INSTRUCTIONS TO FOLLOW -> Each entry below must be given again word for word, with no pictures.

[Stored entries]
========================================
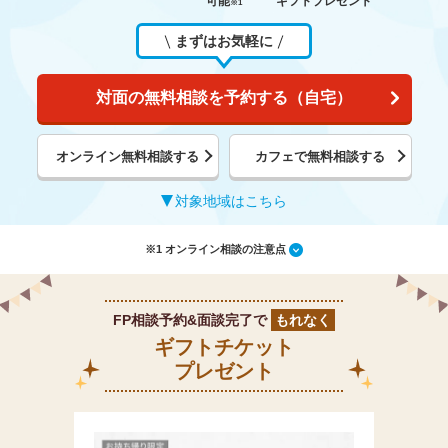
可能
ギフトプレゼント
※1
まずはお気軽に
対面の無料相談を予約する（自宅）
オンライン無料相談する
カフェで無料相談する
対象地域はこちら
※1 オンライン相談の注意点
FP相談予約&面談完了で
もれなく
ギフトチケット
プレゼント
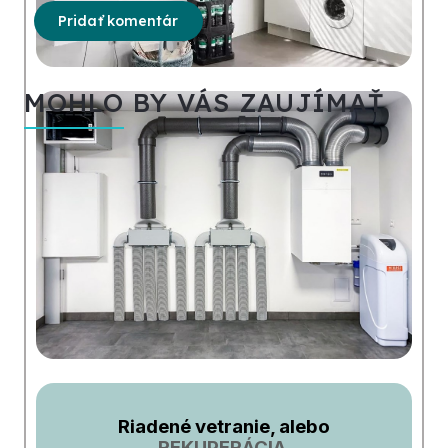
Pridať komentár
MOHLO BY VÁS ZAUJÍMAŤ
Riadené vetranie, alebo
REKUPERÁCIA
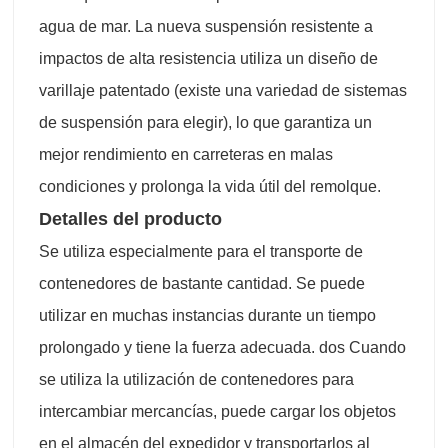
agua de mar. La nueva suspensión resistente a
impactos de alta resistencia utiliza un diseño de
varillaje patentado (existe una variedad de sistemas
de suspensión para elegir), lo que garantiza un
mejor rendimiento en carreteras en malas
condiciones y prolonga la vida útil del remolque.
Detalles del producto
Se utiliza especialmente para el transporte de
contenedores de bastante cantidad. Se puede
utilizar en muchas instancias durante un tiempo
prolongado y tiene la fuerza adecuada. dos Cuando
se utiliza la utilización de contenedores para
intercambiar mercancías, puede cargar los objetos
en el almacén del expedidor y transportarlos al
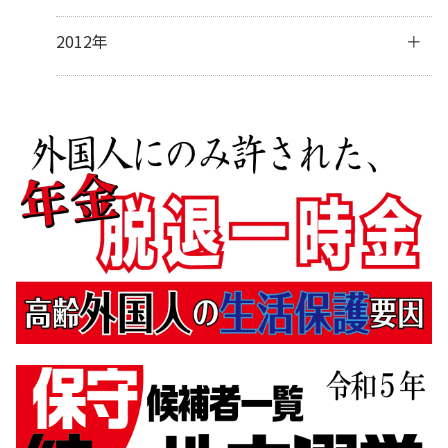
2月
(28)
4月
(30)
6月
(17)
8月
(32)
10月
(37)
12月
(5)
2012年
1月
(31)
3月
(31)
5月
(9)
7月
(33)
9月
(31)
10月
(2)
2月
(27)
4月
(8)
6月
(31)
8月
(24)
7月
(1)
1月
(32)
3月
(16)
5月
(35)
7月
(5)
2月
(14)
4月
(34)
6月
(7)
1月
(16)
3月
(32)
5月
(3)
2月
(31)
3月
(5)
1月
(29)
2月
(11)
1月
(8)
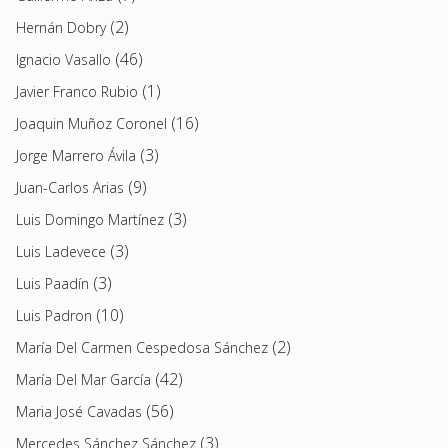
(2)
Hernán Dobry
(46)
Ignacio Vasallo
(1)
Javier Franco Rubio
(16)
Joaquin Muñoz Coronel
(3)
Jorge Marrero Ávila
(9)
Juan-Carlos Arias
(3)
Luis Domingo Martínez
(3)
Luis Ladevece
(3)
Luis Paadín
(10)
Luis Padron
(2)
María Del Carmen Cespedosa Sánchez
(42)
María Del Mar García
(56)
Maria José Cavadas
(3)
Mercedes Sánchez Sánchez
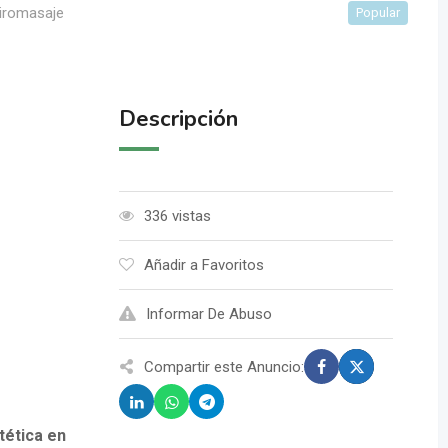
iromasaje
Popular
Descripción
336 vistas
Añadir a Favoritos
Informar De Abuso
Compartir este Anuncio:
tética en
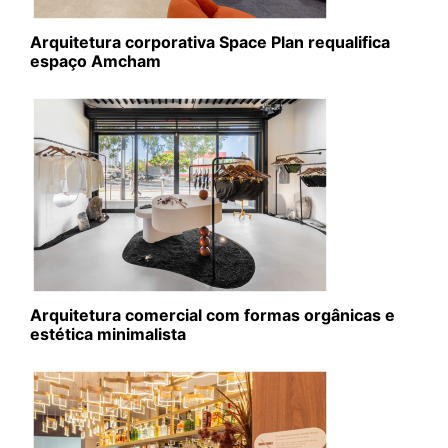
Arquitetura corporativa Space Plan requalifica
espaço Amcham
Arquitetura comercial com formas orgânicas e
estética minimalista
========================================
COMPLETED TASK ->
可能
ギフトプレゼント
※1
まずはお気軽に
対面の無料相談を予約する（自宅）
オンライン無料相談する
カフェで無料相談する
対象地域はこちら
※1 オンライン相談の注意点
FP相談予約&面談完了で
もれなく
ギフトチケット
プレゼント
Pridať komentár
MOHLO BY VÁS ZAUJÍMAŤ
Riadené vetranie, alebo
REKUPERÁCIA
agua de mar. La nueva suspensión resistente a
impactos de alta resistencia utiliza un diseño de
varillaje patentado (existe una variedad de sistemas
de suspensión para elegir), lo que garantiza un
mejor rendimiento en carreteras en malas
condiciones y prolonga la vida útil del remolque.
Detalles del producto
Se utiliza especialmente para el transporte de
contenedores de bastante cantidad. Se puede
utilizar en muchas instancias durante un tiempo
prolongado y tiene la fuerza adecuada. dos Cuando
se utiliza la utilización de contenedores para
intercambiar mercancías, puede cargar los objetos
en el almacén del expedidor y transportarlos al
2月
(28)
4月
(30)
6月
(17)
8月
(32)
10月
(37)
12月
(5)
2012年
1月
(31)
3月
(31)
5月
(9)
7月
(33)
9月
(31)
10月
(2)
2月
(27)
4月
(8)
6月
(31)
8月
(24)
7月
(1)
1月
(32)
3月
(16)
5月
(35)
7月
(5)
2月
(14)
4月
(34)
6月
(7)
1月
(16)
3月
(32)
5月
(3)
2月
(31)
3月
(5)
1月
(29)
2月
(11)
1月
(8)
(2)
Hernán Dobry
(46)
Ignacio Vasallo
(1)
Javier Franco Rubio
(16)
Joaquin Muñoz Coronel
(3)
Jorge Marrero Ávila
(9)
Juan-Carlos Arias
(3)
Luis Domingo Martínez
(3)
Luis Ladevece
(3)
Luis Paadín
(10)
Luis Padron
(2)
María Del Carmen Cespedosa Sánchez
(42)
María Del Mar García
(56)
Maria José Cavadas
(3)
Mercedes Sánchez Sánchez
iromasaje
Popular
Descripción
336 vistas
Añadir a Favoritos
Informar De Abuso
Compartir este Anuncio:
tética en
Arquitetura corporativa Space Plan requalifica
espaço Amcham
Arquitetura comercial com formas orgânicas e
estética minimalista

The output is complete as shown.